Shiba Inu (SHIB), a famous meme-based cryptocurrency, is probably the crypto with the highest and largest burning rates. Shiba’s value has decreased dramatically during the current bear market. Thus, they felt the urge to develop an official website where investors would send SHIBs to dead wallets and burn themselves. Last week, the community burned more than 1.2 billion SHIB.
For Litecoin (LTC), one of the most commonly accepted cryptocurrencies and supported by over 2,000 merchants and stores worldwide, burning is not a widespread practice. Nonetheless, the Litecoin supply is structured to decrease over time to maintain the coin’s value.
Speaking of BTC, although creators have never burned Bitcoin supply to artificially inflate its price, 3.7 million Bitcoins have been lost for different causes, including loss of private key access, death, and more. Bitcoin is the dominant cryptocurrency by market capitalization. Hence it does not require burning to increase in value.

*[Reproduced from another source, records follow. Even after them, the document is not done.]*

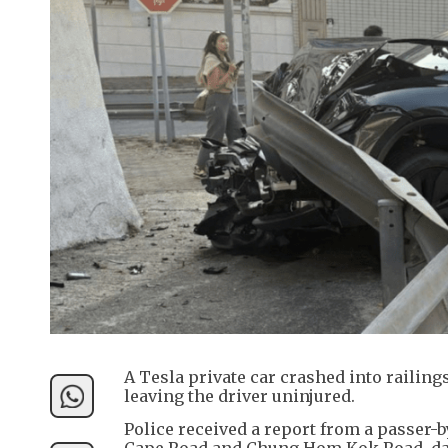
A Tesla private car crashed into railin
leaving the driver uninjured.
Police received a report from a passer-b
Cape Road and Chung Hom Kok Road, dama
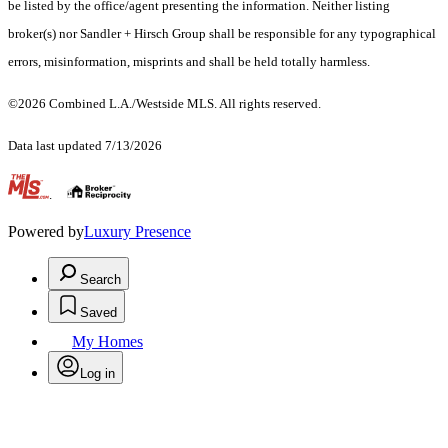
be listed by the office/agent presenting the information. Neither listing
broker(s) nor Sandler + Hirsch Group shall be responsible for any typographical
errors, misinformation, misprints and shall be held totally harmless.
©2026 Combined L.A./Westside MLS. All rights reserved.
Data last updated 7/13/2026
.
Powered by
Luxury Presence
Search
Saved
My Homes
Log in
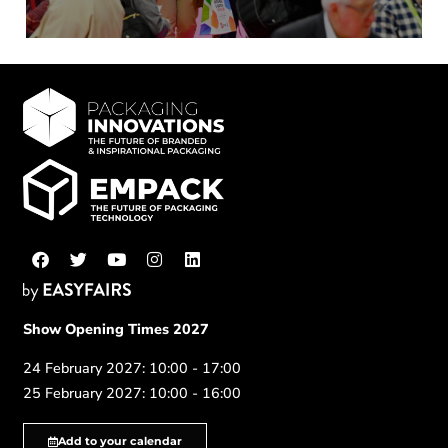
Show Opening Times 2027
24 February 2027: 10:00 - 17:00
25 February 2027: 10:00 - 16:00
Add to your calendar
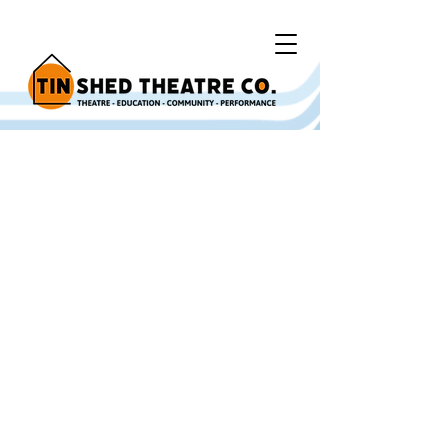
Y Bont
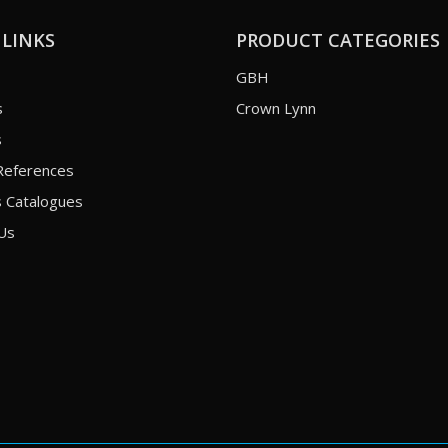
 LINKS
PRODUCT CATEGORIES
GBH
s
Crown Lynn
s
References
 Catalogues
Us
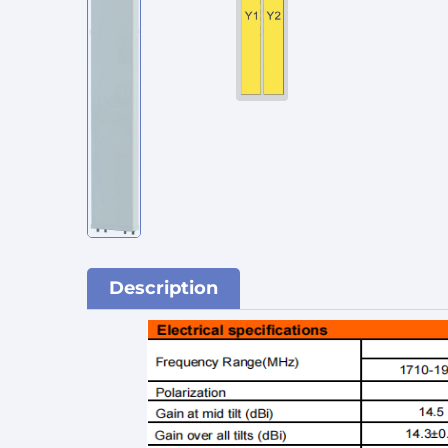
Description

These three projects are widely adopted cryptocurrencies with distinct goals and solutions. However, they are all subject to market volatility. Recent bearish trends have demonstrated that even Bitcoin is not an effective hedge against inflation and volatility. And when Bitcoin struggles, other currencies also decline.
Therefore, investors with bear market experiences shift their focus to Uniglo.
The burning mechanism is intended to assist Uniglo (GLO) realize its full potential and becoming a premier cryptocurrency. $GLO is scheduled to get listed on Uniswap in October. Until then, investors can join the army of early adopters by purchasing $GLOs on the website and taking advantage of the presale bonuses.